Task item | The entries follow. Copy every line in which "yang" appears.

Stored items
::::

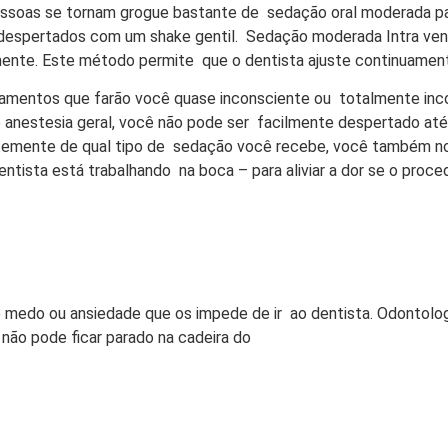
ssoas se tornam grogue bastante de sedação oral moderada p
 despertados com um shake gentil. Sedação moderada Intra ve
damente. Este método permite que o dentista ajuste continuamen
mentos que farão você quase inconsciente ou totalmente inc
anestesia geral, você não pode ser facilmente despertado até
temente de qual tipo de sedação você recebe, você também n
entista está trabalhando na boca – para aliviar a dor se o pro
o medo ou ansiedade que os impede de ir ao dentista. Odontol
 não pode ficar parado na cadeira do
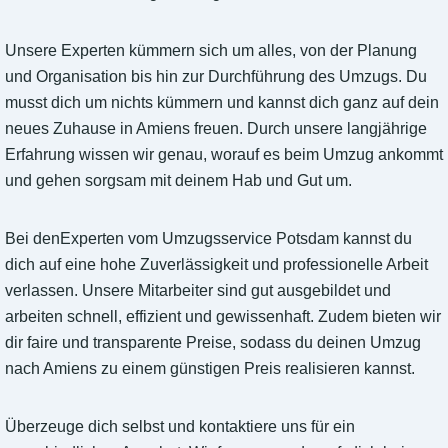
Unsere Experten kümmern sich um alles, von der Planung
und Organisation bis hin zur Durchführung des Umzugs. Du
musst dich um nichts kümmern und kannst dich ganz auf dein
neues Zuhause in Amiens freuen. Durch unsere langjährige
Erfahrung wissen wir genau, worauf es beim Umzug ankommt
und gehen sorgsam mit deinem Hab und Gut um.
Bei denExperten vom Umzugsservice Potsdam kannst du
dich auf eine hohe Zuverlässigkeit und professionelle Arbeit
verlassen. Unsere Mitarbeiter sind gut ausgebildet und
arbeiten schnell, effizient und gewissenhaft. Zudem bieten wir
dir faire und transparente Preise, sodass du deinen Umzug
nach Amiens zu einem günstigen Preis realisieren kannst.
Überzeuge dich selbst und kontaktiere uns für ein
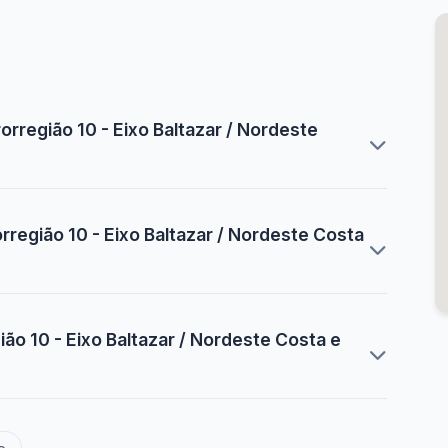
orregião 10 - Eixo Baltazar / Nordeste
rregião 10 - Eixo Baltazar / Nordeste Costa
ão 10 - Eixo Baltazar / Nordeste Costa e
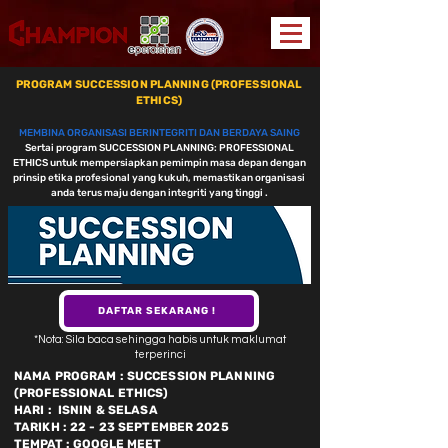
PROGRAM SUCCESSION PLANNING (PROFESSIONAL
ETHICS)
MEMBINA ORGANISASI BERINTEGRITI DAN BERDAYA SAING
Sertai program SUCCESSION PLANNING: PROFESSIONAL
ETHICS untuk mempersiapkan pemimpin masa depan dengan
prinsip etika profesional yang kukuh, memastikan organisasi
anda terus maju dengan integriti yang tinggi .
DAFTAR SEKARANG !
*Nota: Sila baca sehingga habis untuk maklumat
terperinci
NAMA PROGRAM : SUCCESSION PLANNING
(PROFESSIONAL ETHICS)
HARI : ISNIN & SELASA
TARIKH : 22 - 23 SEPTEMBER 2025
TEMPAT : GOOGLE MEET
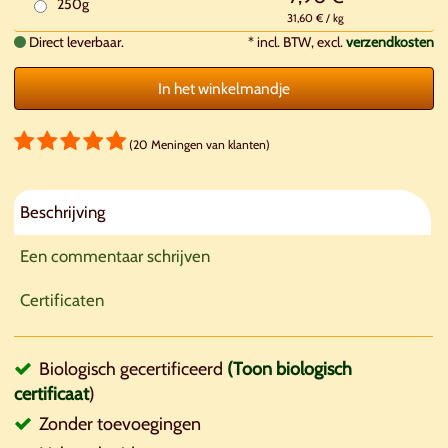
250g
31,60 € / kg
Direct leverbaar.
*
incl. BTW, excl.
verzendkosten
In het winkelmandje
(20 Meningen van klanten)
Beschrijving
Een commentaar schrijven
Certificaten
Biologisch gecertificeerd
(Toon biologisch
certificaat
)
Zonder toevoegingen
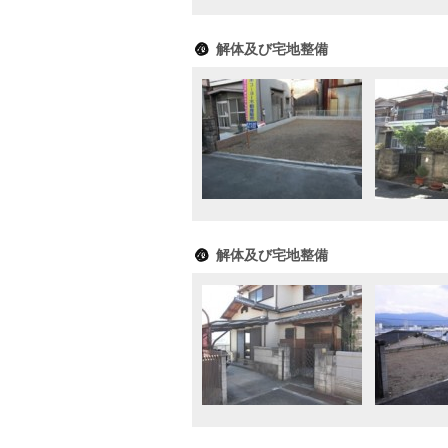
解体及び宅地整備
解体及び宅地整備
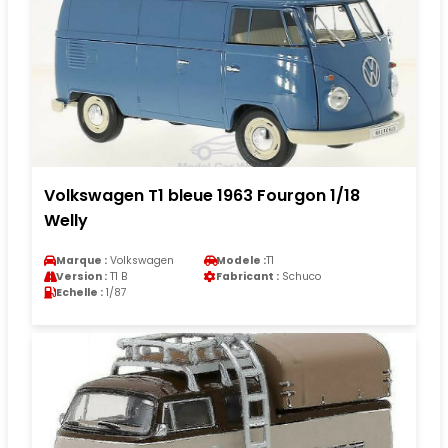
Volkswagen T1 bleue 1963 Fourgon 1/18
Welly
Marque :
Volkswagen
Modele :
T1
Version :
T1 B
Fabricant :
Schuco
Echelle :
1/87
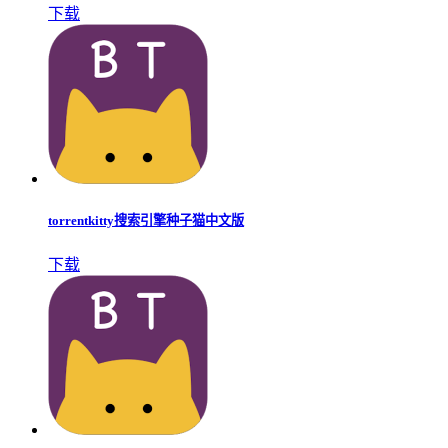
下载
torrentkitty搜索引擎种子猫中文版
下载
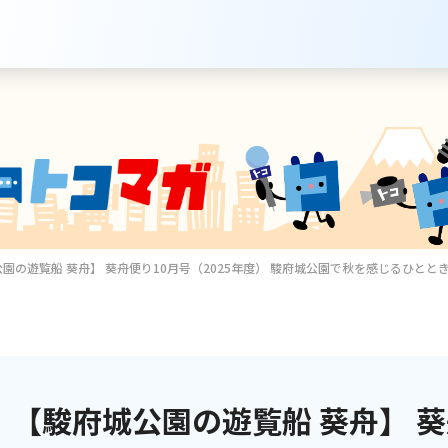
園の遊覧船 葵舟】 葵舟便り10月号（2025年度） 駿府城公園で秋を感じるひとと
サービスのご案内
インターネット
【駿府城公園の遊覧船 葵舟】 葵
テレビ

::::

Result below |
prinsip etika profesional yang kukuh, memastikan organisasi
anda terus maju dengan integriti yang tinggi .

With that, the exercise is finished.